Tokenization or Text segmentation is the problem of dividing a string of written language into its component words.
The most simple way to divide a text into a list of its words is to split over the whitespaces.
text = "Let's eat, grandpa"
print(text.split())
The problem with that approach is that contractions (Let's -> Let + s) are not handled and punctuations signs stay attached to the nearest word (eat, -> eat + ,).
The right way to tokenize is to use a tokenizer. Most NLP libraries offer their own tokenizers. Here we will use tokenizers from the NLTK library.
The NLTK library offers many tokenizers. We'll work with the WordPunctTokenizer.
But first let's install NLTK and download the necessary resources.
!pip install nltk
import nltk
nltk.download('popular')
We get a different results. The punctuations are now handled as tokens.
from nltk.tokenize import WordPunctTokenizer
tokens = WordPunctTokenizer().tokenize("Let's eat your soup, Grandpa.")
print(tokens)
Let's tokenize the text from the Wikipedia Earth page and look at the frequency of the most common words.
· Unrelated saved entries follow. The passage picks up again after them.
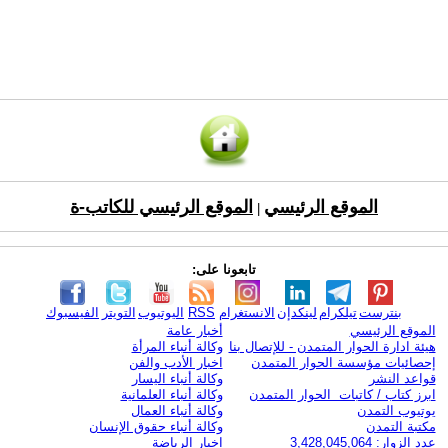
الموقع الرئيسي
الموقع الرئيسي للكاتب-ة
|
تابعونا على:
بنترست
تيلكرام
لينكدإن
الانستغرام
RSS
اليوتيوب
التويتر
الفيسبوك
الموقع الرئيسي
أخبار عامة
هيئة ادارة الحوار المتمدن - للإتصال بنا
وكالة أنباء المرأة
إحصائيات مؤسسة الحوار المتمدن
اخبار الأدب والفن
قواعد النشر
وكالة أنباء اليسار
ابرز كتاب / كاتبات الحوار المتمدن
وكالة أنباء العلمانية
يوتيوب التمدن
وكالة أنباء العمال
مكتبة التمدن
وكالة أنباء حقوق الإنسان
عدد الزوار: 3,428,045,064
اخبار الرياضة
from nltk.tokenize import WordPunctTokenizer
from collections import Counter
import requests
def wikipedia_page(title):
'''
This function returns the raw text of a wikipedia page
given a wikipedia page title
'''
params = {
'action': 'query',
'format': 'json', # request json formatted content
'titles': title, # title of the wikipedia page
'prop': 'extracts',
'explaintext': True
}
# send a request to the wikipedia api
response = requests.get(
'https://en.wikipedia.org/w/api.php',
params= params
).json()
# Parse the result
page = next(iter(response['query']['pages'].values()))
# return the page content
if 'extract' in page.keys():
return page['extract']
else:
return "Page not found"
text = wikipedia_page('Earth').lower()
tokens = WordPunctTokenizer().tokenize(text)
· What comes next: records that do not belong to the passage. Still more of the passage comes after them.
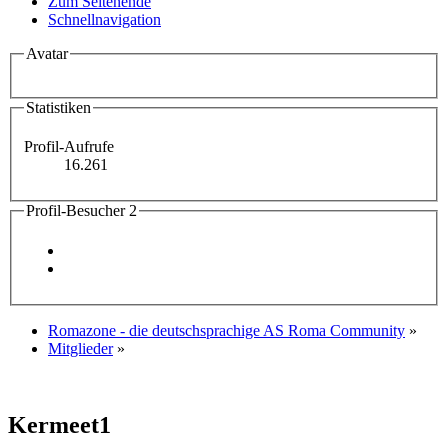
Zum Seitenende
Schnellnavigation
Avatar
Statistiken
Profil-Aufrufe
16.261
Profil-Besucher
2
Romazone - die deutschsprachige AS Roma Community
»
Mitglieder
»
Kermeet1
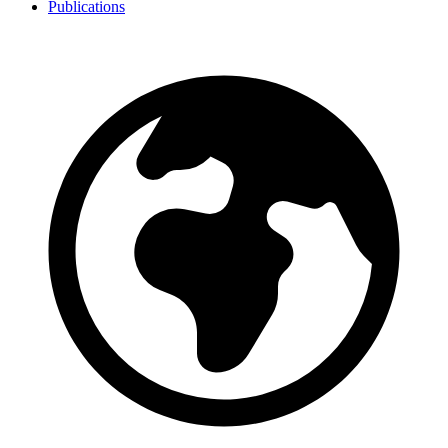
Publications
print(Counter(tokens).most_common(20))
We now see that earth and earth's for instance are no longer separate tokens and that the punctuation signs are stand alone tokens. This will come in handy if we want to remove them.
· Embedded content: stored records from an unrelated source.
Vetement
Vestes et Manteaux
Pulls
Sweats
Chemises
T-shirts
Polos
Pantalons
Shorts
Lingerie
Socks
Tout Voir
We can also tokenize on characters instead of words.
# example of character tokenization
char_tokens = [ c for c in text ]
print("Most common characters in the text")
print(Counter(char_tokens).most_common(20))
print()
print(f"All characters in the text: \n{set(char_tokens)}")
Some words are better taken together: New York, Happy end, Wall street, Linear regression etc ... . When tokenizing we want to consider all possible adjacent pairs of words in the text. We can do this with the NLTK ngrams function
from nltk import ngrams
text = "How much wood would a woodchuck chuck if a woodchuck could chuck wood?".lower()
# Tokenize
tokens = WordPunctTokenizer().tokenize(text)
# bigrams
bigrams = [w for w in ngrams(tokens,n=2)]
print(bigrams)
print()
bigrams = ['_'.join(bg) for bg in bigrams]
print(bigrams)
# and for trigrams
trigrams = ['_'.join(w) for w in ngrams(tokens,n=3)]
print(trigrams)
Let's add the bigrams and trigrams to the list of tokens on the wikipedia Earth page and look at the frequency of ngrams.
text = wikipedia_page('Earth').lower()
unigrams = WordPunctTokenizer().tokenize(text)
bigrams = ['_'.join(w) for w in ngrams(unigrams,n=2)]
trigrams = ['_'.join(w) for w in ngrams(unigrams,n=3)]
tokens = unigrams + bigrams + trigrams
print(f"we have a total of {len(tokens)} tokens, including: \n- {len(unigrams)} unigrams \n- {len(bigrams)} bigrams \n- {len(trigrams)} trigrams. ")
Counter(tokens).most_common(50)
We have multiple bigrams in the top 50 tokens:
Adding ngrams to a list of tokens may help down the line when classifying text.